For the thousandth time, no: the coronavirus SARS-CoV-2 was not created in a laboratory. Finally we got researchers’ confirmation. Andersen and colleagues published on Nature Medicine the evidence that SARS-CoV-2 is just the seventh coronavirus able to infect humans. Together with SARS-CoV and MERS-CoV, the novel SARS-CoV-2 causes more severe symptoms, while HKU1, NL63, OC43 and 229E are associated with mild symptoms. In the article, researchers investigated the genome of SARS-CoV-2, in comparison to the other coronaviruses. They focused on the Spike protein, which allows the virus to bind to the ACE2 receptor on the cell surface (the first step of infection). Both SARS-CoV and SARS-CoV-2 exploit ACE2 for cell anchoring, but the binding to the receptor occurs in a completely different way for the novel coronavirus. If it was genetically manipulated, it is conceivable that a pre-existing strategy would have been employed (it would have been extremely difficult and time-consuming to create a new one from scratch). Instead, SARS-CoV-2 presents a novel backbone, different from other existing ones. Authors conclude that the origin of the virus is due to one of the two following options: 

  1. natural selection in an animal host before zoonotic transfer (to humans). First Covid-19 cases were linked to the Huanan market in Wuhan. Regarding this, there are a couple of plausible options. First, human and bat SARS-CoV-2 are almost genetically identical, even though the way of binding to ACE2 is different. Second, pangolin SARS-CoV-2 binds to ACE2 in the exact same way as the human virus, but neither bat nor the pangolin viruses have a feature in the Spike protein that instead is present in the human version (this feature is related to the activation of the Spike protein by TMPRSS2).

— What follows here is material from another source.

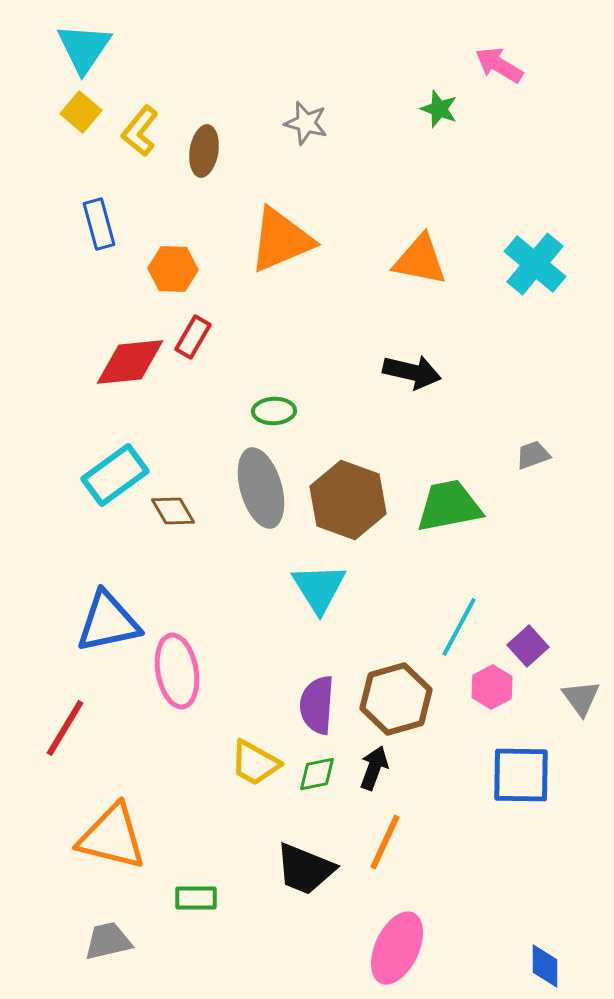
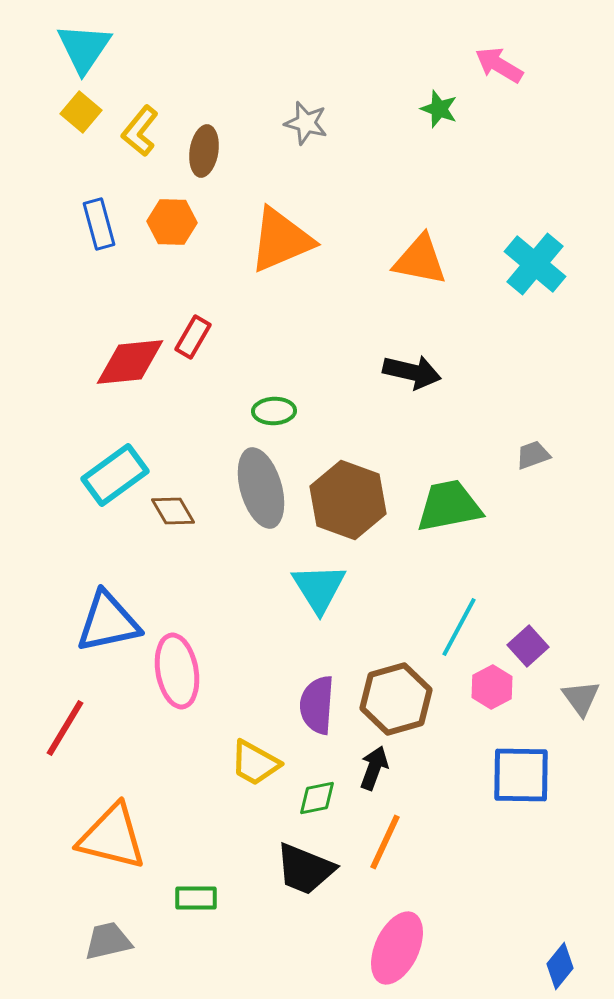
orange hexagon at (173, 269): moved 1 px left, 47 px up
green diamond at (317, 774): moved 24 px down
blue diamond at (545, 966): moved 15 px right; rotated 39 degrees clockwise
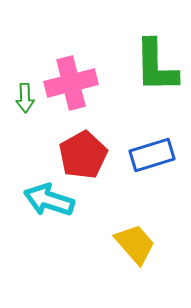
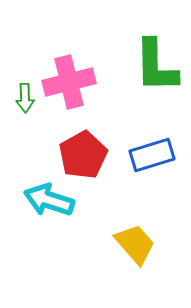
pink cross: moved 2 px left, 1 px up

  2. natural selection in humans following zoonotic transfer (from animal). Another possibility is that a precursor of SARS-CoV-2 “jumped” into humans and then strengthened and adapted itself to the novel host organism. This possibility implies a first infection earlier than the first Covid-19 cases diagnosed in November/December 2019. To this purpose, retrospective serological studies could provide some answers.

At the moment, the most plausible option is that the human SARS-CoV-2 originated from the pangolin virus (because of the identical anchoring mechanism) and then evolved through mutation and recombination events that created the novel human-specific features.